The defendants make an intriguing argument, and cite one case as authority for the proposition that the contributory negligence of a child five years old is a question for the jury, Voegli v. The Pickel Marble & Granite Co., 1892, 49 Mo.App. 643. We think the case hardly goes that far. What the court said was,

'If it [the child's contributory negligence] could be made a question at all, it would be one of fact for the jury, and, as the defendant failed to make the defense by answer, it was not entitled to have the question submitted.'

We are not persuaded that we should abandon the rule approved in Von Saxe v. Barnett, 1923, 125 Wash. 639, 217 P. 62, that in cases of injury to children between five and six years (and, of course, under five) there is a conclusive presumption that they could not be contributory negligent.
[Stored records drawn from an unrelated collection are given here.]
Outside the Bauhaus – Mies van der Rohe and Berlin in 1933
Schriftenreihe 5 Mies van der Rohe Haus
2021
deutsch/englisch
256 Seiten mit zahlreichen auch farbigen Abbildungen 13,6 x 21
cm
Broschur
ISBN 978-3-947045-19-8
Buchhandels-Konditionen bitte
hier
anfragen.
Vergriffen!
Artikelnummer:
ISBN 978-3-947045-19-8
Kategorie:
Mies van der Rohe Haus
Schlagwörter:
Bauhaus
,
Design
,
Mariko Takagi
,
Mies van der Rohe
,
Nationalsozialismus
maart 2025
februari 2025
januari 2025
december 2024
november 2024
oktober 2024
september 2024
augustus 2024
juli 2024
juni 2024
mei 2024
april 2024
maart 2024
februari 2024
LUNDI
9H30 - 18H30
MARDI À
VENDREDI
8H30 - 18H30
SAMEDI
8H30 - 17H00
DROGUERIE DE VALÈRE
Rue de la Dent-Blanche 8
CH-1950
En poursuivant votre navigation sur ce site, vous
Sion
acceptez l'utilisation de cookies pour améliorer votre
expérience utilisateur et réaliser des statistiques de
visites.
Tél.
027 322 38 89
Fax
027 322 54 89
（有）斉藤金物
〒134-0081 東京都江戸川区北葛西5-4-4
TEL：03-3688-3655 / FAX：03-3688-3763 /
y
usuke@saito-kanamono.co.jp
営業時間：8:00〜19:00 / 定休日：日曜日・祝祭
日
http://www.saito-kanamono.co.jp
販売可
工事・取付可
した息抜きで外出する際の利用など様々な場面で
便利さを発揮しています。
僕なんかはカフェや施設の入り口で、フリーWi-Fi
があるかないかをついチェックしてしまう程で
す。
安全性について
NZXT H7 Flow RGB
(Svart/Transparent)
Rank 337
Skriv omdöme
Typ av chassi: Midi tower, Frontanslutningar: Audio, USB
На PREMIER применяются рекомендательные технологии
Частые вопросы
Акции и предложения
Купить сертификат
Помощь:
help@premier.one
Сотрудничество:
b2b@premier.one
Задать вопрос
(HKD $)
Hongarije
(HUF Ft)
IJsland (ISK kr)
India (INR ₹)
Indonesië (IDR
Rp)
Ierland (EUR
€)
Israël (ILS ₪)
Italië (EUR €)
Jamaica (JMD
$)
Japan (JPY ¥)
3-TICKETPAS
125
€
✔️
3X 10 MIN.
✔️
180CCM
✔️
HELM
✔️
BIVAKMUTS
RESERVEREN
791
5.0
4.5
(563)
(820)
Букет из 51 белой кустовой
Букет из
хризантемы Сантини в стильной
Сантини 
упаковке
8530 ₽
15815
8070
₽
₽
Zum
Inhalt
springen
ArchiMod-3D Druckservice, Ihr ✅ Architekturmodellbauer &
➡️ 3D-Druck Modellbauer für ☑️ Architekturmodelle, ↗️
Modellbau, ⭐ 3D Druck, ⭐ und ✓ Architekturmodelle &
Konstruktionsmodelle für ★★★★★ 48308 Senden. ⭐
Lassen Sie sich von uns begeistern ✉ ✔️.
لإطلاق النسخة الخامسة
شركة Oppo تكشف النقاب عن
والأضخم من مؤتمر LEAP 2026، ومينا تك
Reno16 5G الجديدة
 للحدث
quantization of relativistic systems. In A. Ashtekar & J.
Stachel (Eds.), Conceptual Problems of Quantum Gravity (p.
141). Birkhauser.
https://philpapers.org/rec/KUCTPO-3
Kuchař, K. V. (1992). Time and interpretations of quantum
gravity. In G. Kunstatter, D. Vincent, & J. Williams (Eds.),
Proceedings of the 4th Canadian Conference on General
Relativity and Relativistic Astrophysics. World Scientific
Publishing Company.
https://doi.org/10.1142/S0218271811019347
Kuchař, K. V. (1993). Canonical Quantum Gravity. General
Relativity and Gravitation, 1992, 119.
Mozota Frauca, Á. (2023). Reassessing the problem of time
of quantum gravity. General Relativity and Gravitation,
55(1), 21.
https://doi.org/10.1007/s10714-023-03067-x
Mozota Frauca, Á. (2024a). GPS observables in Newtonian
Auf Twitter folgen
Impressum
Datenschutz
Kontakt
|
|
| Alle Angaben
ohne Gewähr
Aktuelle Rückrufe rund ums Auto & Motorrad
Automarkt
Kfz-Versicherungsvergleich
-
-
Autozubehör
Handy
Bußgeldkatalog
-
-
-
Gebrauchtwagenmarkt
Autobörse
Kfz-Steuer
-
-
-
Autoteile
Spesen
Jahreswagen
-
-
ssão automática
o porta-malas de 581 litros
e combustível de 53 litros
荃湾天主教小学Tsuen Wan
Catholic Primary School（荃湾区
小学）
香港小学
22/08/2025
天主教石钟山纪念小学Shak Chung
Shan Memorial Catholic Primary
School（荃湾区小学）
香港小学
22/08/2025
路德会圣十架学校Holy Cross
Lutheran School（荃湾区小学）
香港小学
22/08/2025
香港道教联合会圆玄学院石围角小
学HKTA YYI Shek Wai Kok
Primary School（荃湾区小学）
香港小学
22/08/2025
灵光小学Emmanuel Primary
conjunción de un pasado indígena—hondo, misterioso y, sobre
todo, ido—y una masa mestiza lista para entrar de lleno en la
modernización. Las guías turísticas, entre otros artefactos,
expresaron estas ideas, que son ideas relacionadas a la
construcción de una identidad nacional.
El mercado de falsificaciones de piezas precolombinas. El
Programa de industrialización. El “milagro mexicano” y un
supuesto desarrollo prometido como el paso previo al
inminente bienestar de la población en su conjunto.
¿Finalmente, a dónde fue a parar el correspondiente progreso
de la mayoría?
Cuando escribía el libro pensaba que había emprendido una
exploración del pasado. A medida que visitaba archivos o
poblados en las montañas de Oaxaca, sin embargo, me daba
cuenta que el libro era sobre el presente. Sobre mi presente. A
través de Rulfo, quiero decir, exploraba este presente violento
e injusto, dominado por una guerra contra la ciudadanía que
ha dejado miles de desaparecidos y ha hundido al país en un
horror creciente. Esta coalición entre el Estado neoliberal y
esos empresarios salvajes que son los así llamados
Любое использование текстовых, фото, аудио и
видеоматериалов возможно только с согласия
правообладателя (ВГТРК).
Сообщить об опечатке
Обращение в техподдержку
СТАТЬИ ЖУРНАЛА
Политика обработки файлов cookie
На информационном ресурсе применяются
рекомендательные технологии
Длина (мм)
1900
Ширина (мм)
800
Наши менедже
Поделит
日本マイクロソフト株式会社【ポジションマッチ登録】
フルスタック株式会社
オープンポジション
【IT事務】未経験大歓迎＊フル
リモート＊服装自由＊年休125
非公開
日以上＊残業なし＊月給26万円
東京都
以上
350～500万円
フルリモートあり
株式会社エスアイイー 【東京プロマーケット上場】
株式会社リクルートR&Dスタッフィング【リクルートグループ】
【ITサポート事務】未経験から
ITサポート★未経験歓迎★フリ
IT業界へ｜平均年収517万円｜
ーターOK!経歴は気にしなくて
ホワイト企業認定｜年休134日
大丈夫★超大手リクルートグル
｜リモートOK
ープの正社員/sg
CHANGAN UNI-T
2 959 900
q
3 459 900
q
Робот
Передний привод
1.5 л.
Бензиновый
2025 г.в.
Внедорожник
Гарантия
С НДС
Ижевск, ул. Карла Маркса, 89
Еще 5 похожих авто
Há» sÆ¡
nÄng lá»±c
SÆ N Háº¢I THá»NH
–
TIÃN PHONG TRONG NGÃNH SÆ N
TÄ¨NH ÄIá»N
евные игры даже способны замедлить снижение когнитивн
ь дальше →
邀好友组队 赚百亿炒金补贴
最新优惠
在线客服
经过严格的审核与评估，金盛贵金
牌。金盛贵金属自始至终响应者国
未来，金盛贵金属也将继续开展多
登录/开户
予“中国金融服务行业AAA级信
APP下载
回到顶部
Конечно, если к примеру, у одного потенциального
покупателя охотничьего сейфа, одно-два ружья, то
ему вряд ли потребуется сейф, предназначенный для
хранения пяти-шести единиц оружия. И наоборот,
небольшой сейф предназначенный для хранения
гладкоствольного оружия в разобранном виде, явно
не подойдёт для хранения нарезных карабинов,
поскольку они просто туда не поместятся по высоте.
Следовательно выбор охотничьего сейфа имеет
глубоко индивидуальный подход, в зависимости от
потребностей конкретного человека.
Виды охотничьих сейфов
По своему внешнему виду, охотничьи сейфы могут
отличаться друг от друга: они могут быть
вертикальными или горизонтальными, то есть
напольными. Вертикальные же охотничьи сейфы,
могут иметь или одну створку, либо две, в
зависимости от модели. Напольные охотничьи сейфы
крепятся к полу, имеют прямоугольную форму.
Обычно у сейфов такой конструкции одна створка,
Judge Holcomb, in that case, indicated that the authorities justified a three-way division: (a) under six years of age a conclusive presumption that a child was incapable of contributory negligence; (b) six to perhaps fourteen, a prima facie presumption, which could be rebutted by evidence of unusual natural capacity, physical condition, training habits, experience, surroundings, and the like; (c) over fourteen, the burden should be on the infant to show want of capacity, if that was in issue.

We decide nothing here, except that under six there is a conclusive presumption that a child cannot be contributory negligent.

We did not justify the rule on the basis that a child of that age was lacking in knowledge of danger, but because it was lacking in judgment and discretion. In that case we said, speaking of a child of five years and four months (125 Wash. at page 645, 217 P. at page 64),

'At such an age a child is a creature of impulse and impetuosity. It has no habits of deliberation and forethought. While at play it might remember none of the warnings that had been given.'

The court also said in...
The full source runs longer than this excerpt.